Copy the data exactly; pictures stay out of the copy.

GIVEN ENTRIES>
Segment Open

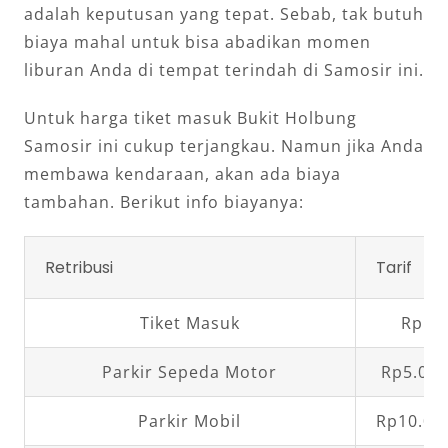
adalah keputusan yang tepat. Sebab, tak butuh
biaya mahal untuk bisa abadikan momen
liburan Anda di tempat terindah di Samosir ini.
Untuk harga tiket masuk Bukit Holbung
Samosir ini cukup terjangkau. Namun jika Anda
membawa kendaraan, akan ada biaya
tambahan. Berikut info biayanya:
Retribusi
Tarif
Tiket Masuk
Rp5.0
Parkir Sepeda Motor
Rp5.000
Parkir Mobil
Rp10.00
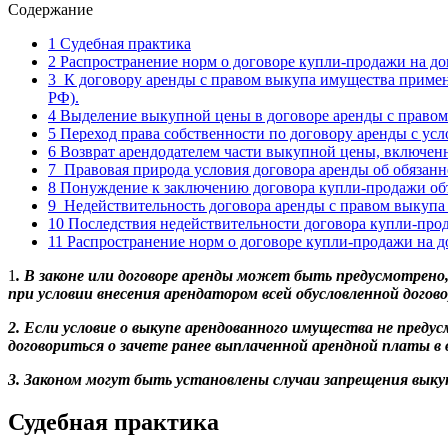
Содержание
1
Судебная практика
2
Распространение норм о договоре купли-продажи на д
3
К договору аренды с правом выкупа имущества применим
РФ).
4
Выделение выкупной цены в договоре аренды с право
5
Переход права собственности по договору аренды с ус
6
Возврат арендодателем части выкупной цены, включенн
7
Правовая природа условия договора аренды об обязанно
8
Понуждение к заключению договора купли-продажи об
9
Недействительность договора аренды с правом выкупа
10
Последствия недействительности договора купли-про
11
Распространение норм о договоре купли-продажи на 
1
. В законе или договоре аренды может быть предусмотрено
при условии внесения арендатором всей обусловленной догов
2. Если условие о выкупе арендованного имущества не пред
договориться о зачете ранее выплаченной арендной платы в 
3. Законом могут быть установлены случаи запрещения выку
Судебная практика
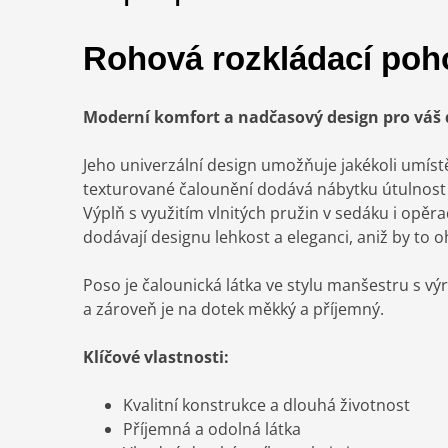
Rohová rozkládací po
Moderní komfort a nadčasový design pro váš
Jeho univerzální design umožňuje jakékoli umístě
texturované čalounění dodává nábytku útulnost a
Výplň s využitím vlnitých pružin v sedáku i opěra
dodávají designu lehkost a eleganci, aniž by to 
Poso je čalounická látka ve stylu manšestru s vý
a zároveň je na dotek měkký a příjemný.
Klíčové vlastnosti:
Kvalitní konstrukce a dlouhá životnost
Příjemná a odolná látka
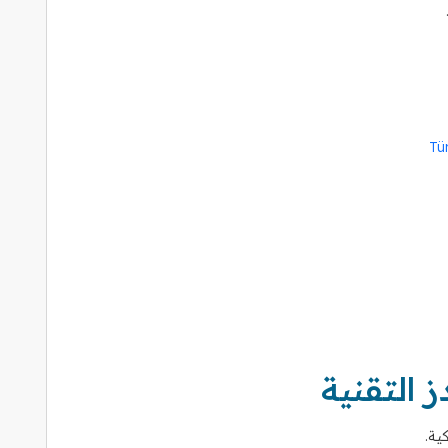
 التقنية
ية.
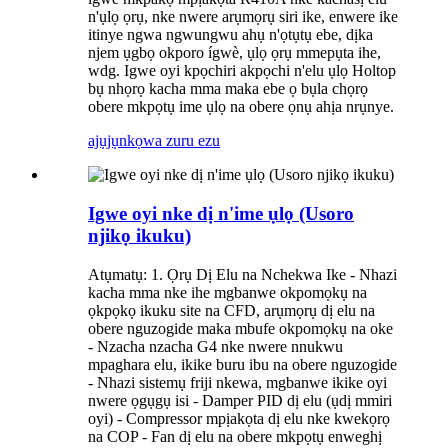
n'ụlọ ọrụ, nke nwere arụmọrụ siri ike, enwere ike
itinye ngwa ngwungwu ahụ n'ọtụtụ ebe, dịka
njem ụgbọ okporo ígwè, ụlọ ọrụ mmepụta ihe,
wdg. Igwe oyi kpọchiri akpọchi n'elu ụlọ Holtop
bụ nhọrọ kacha mma maka ebe ọ bụla chọrọ
obere mkpọtụ ime ụlọ na obere ọnụ ahịa nrụnye.
ajụjụ
nkọwa zuru ezu
Igwe oyi nke dị n'ime ụlọ (Usoro
njikọ ikuku)
Atụmatụ: 1. Ọrụ Dị Elu na Nchekwa Ike - Nhazi
kacha mma nke ihe mgbanwe okpomọkụ na
ọkpọkọ ikuku site na CFD, arụmọrụ dị elu na
obere nguzogide maka mbufe okpomọkụ na oke
- Nzacha nzacha G4 nke nwere nnukwu
mpaghara elu, ikike buru ibu na obere nguzogide
- Nhazi sistemụ friji nkewa, mgbanwe ikike oyi
nwere ọgụgụ isi - Damper PID dị elu (ụdị mmiri
oyi) - Compressor mpịakọta dị elu nke kwekọrọ
na COP - Fan dị elu na obere mkpọtụ enweghị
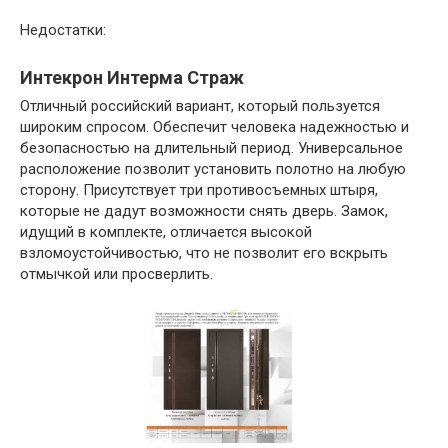
Недостатки:
Интекрон Интерма Страж
Отличный российский вариант, который пользуется
широким спросом. Обеспечит человека надежностью и
безопасностью на длительный период. Универсальное
расположение позволит установить полотно на любую
сторону. Присутствует три противосъемных штыря,
которые не дадут возможности снять дверь. Замок,
идущий в комплекте, отличается высокой
взломоустойчивостью, что не позволит его вскрыть
отмычкой или просверлить.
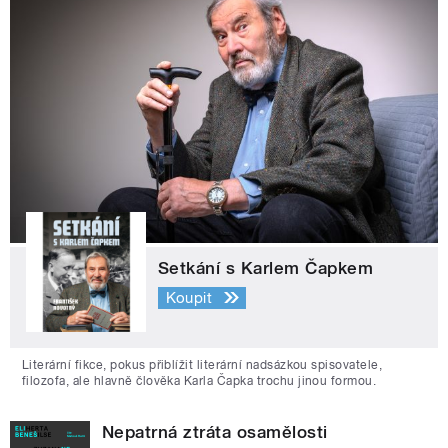
Setkání s Karlem Čapkem
Koupit
Literární fikce, pokus přiblížit literární nadsázkou spisovatele,
filozofa, ale hlavně člověka Karla Čapka trochu jinou formou.
Nepatrná ztráta osamělosti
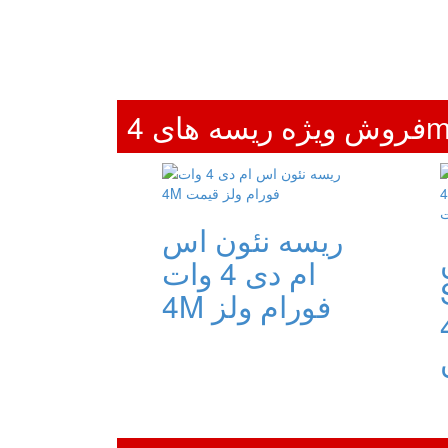
ریسه نئون اس
ام دی 4 وات
ی
4M فورام ولز
وات 4M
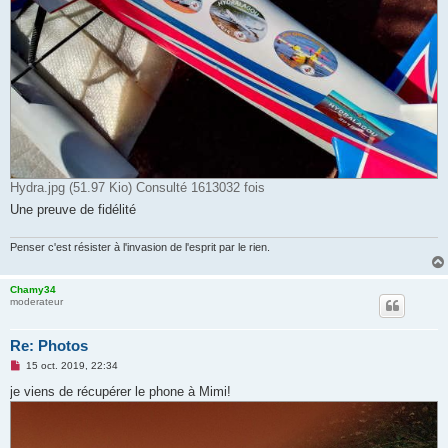
Hydra.jpg (51.97 Kio) Consulté 1613032 fois
Une preuve de fidélité
Penser c'est résister à l'invasion de l'esprit par le rien.
Chamy34
moderateur
Re: Photos
M
15 oct. 2019, 22:34
e
s
je viens de récupérer le phone à Mimi!
s
a
g
e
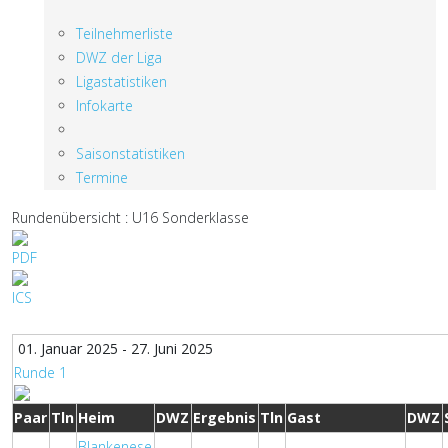
Teilnehmerliste
DWZ der Liga
Ligastatistiken
Infokarte
Saisonstatistiken
Termine
Rundenübersicht : U16 Sonderklasse
01. Januar 2025 - 27. Juni 2025
Runde 1
Paar
Tln
Heim
DWZ
Ergebnis
Tln
Gast
DWZ
Blankenese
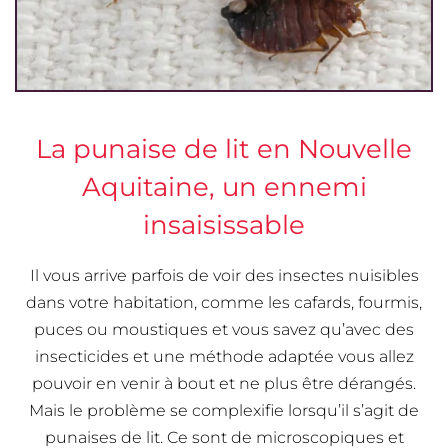
La punaise de lit en Nouvelle
Aquitaine, un ennemi
insaisissable
Il vous arrive parfois de voir des insectes nuisibles
dans votre habitation, comme les cafards, fourmis,
puces ou moustiques et vous savez qu’avec des
insecticides et une méthode adaptée vous allez
pouvoir en venir à bout et ne plus être dérangés.
Mais le problème se complexifie lorsqu’il s’agit de
punaises de lit. Ce sont de microscopiques et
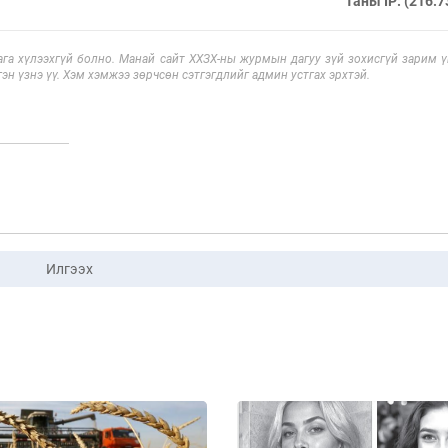
Таны IP: (216.7
га хүлээхгүй болно. Манай сайт ХХЗХ-ны журмын дагуу зүй зохисгүй зарим үг
эн үзнэ үү. Хэм хэмжээ зөрчсөн сэтгэгдлийг админ устгах эрхтэй.
Илгээх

Segment Closed

EXERCISE OUTPUT>
adalah keputusan yang tepat. Sebab, tak butuh
biaya mahal untuk bisa abadikan momen
liburan Anda di tempat terindah di Samosir ini.
Untuk harga tiket masuk Bukit Holbung
Samosir ini cukup terjangkau. Namun jika Anda
membawa kendaraan, akan ada biaya
tambahan. Berikut info biayanya:
Retribusi
Tarif
Tiket Masuk
Rp5.0
Parkir Sepeda Motor
Rp5.000
Parkir Mobil
Rp10.00
Содержание
1
Судебная практика
2
Распространение норм о договоре купли-продажи на д
3
К договору аренды с правом выкупа имущества применим
РФ).
4
Выделение выкупной цены в договоре аренды с право
5
Переход права собственности по договору аренды с ус
6
Возврат арендодателем части выкупной цены, включенн
7
Правовая природа условия договора аренды об обязанно
8
Понуждение к заключению договора купли-продажи об
9
Недействительность договора аренды с правом выкупа
10
Последствия недействительности договора купли-про
11
Распространение норм о договоре купли-продажи на 
1
. В законе или договоре аренды может быть предусмотрено
при условии внесения арендатором всей обусловленной догов
2. Если условие о выкупе арендованного имущества не пред
договориться о зачете ранее выплаченной арендной платы в 
3. Законом могут быть установлены случаи запрещения выку
Судебная практика
Rohová rozkládací po
Moderní komfort a nadčasový design pro váš
Jeho univerzální design umožňuje jakékoli umístě
texturované čalounění dodává nábytku útulnost a
Výplň s využitím vlnitých pružin v sedáku i opěra
dodávají designu lehkost a eleganci, aniž by to 
Poso je čalounická látka ve stylu manšestru s vý
a zároveň je na dotek měkký a příjemný.
Klíčové vlastnosti:
Kvalitní konstrukce a dlouhá životnost
Příjemná a odolná látka
 التقنية
ية.
n'ụlọ ọrụ, nke nwere arụmọrụ siri ike, enwere ike
itinye ngwa ngwungwu ahụ n'ọtụtụ ebe, dịka
njem ụgbọ okporo ígwè, ụlọ ọrụ mmepụta ihe,
wdg. Igwe oyi kpọchiri akpọchi n'elu ụlọ Holtop
bụ nhọrọ kacha mma maka ebe ọ bụla chọrọ
obere mkpọtụ ime ụlọ na obere ọnụ ahịa nrụnye.
ajụjụ
nkọwa zuru ezu
Igwe oyi nke dị n'ime ụlọ (Usoro
njikọ ikuku)
Atụmatụ: 1. Ọrụ Dị Elu na Nchekwa Ike - Nhazi
kacha mma nke ihe mgbanwe okpomọkụ na
ọkpọkọ ikuku site na CFD, arụmọrụ dị elu na
obere nguzogide maka mbufe okpomọkụ na oke
- Nzacha nzacha G4 nke nwere nnukwu
mpaghara elu, ikike buru ibu na obere nguzogide
- Nhazi sistemụ friji nkewa, mgbanwe ikike oyi
nwere ọgụgụ isi - Damper PID dị elu (ụdị mmiri
oyi) - Compressor mpịakọta dị elu nke kwekọrọ
na COP - Fan dị elu na obere mkpọtụ enweghị
Недостатки:
Интекрон Интерма Страж
Отличный российский вариант, который пользуется
широким спросом. Обеспечит человека надежностью и
безопасностью на длительный период. Универсальное
расположение позволит установить полотно на любую
сторону. Присутствует три противосъемных штыря,
которые не дадут возможности снять дверь. Замок,
идущий в комплекте, отличается высокой
взломоустойчивостью, что не позволит его вскрыть
отмычкой или просверлить.
Setkání s Karlem Čapkem
Koupit
Literární fikce, pokus přiblížit literární nadsázkou spisovatele,
filozofa, ale hlavně člověka Karla Čapka trochu jinou formou.
Nepatrná ztráta osamělosti
ریسه نئون اس
ام دی 4 وات
ی
4M فورام ولز
وات 4M
Hydra.jpg (51.97 Kio) Consulté 1613032 fois
Une preuve de fidélité
Penser c'est résister à l'invasion de l'esprit par le rien.
Chamy34
moderateur
Re: Photos
M
15 oct. 2019, 22:34
e
s
je viens de récupérer le phone à Mimi!
s
a
g
e
Teilnehmerliste
DWZ der Liga
Ligastatistiken
Infokarte
Saisonstatistiken
Termine
Rundenübersicht : U16 Sonderklasse
01. Januar 2025 - 27. Juni 2025
Runde 1
Paar
Tln
Heim
DWZ
Ergebnis
Tln
Gast
DWZ
Blankenese
La punaise de lit en Nouvelle
Aquitaine, un ennemi
insaisissable
Il vous arrive parfois de voir des insectes nuisibles
dans votre habitation, comme les cafards, fourmis,
puces ou moustiques et vous savez qu’avec des
insecticides et une méthode adaptée vous allez
pouvoir en venir à bout et ne plus être dérangés.
Mais le problème se complexifie lorsqu’il s’agit de
punaises de lit. Ce sont de microscopiques et
Таны IP: (216.7
га хүлээхгүй болно. Манай сайт ХХЗХ-ны журмын дагуу зүй зохисгүй зарим үг
эн үзнэ үү. Хэм хэмжээ зөрчсөн сэтгэгдлийг админ устгах эрхтэй.
Илгээх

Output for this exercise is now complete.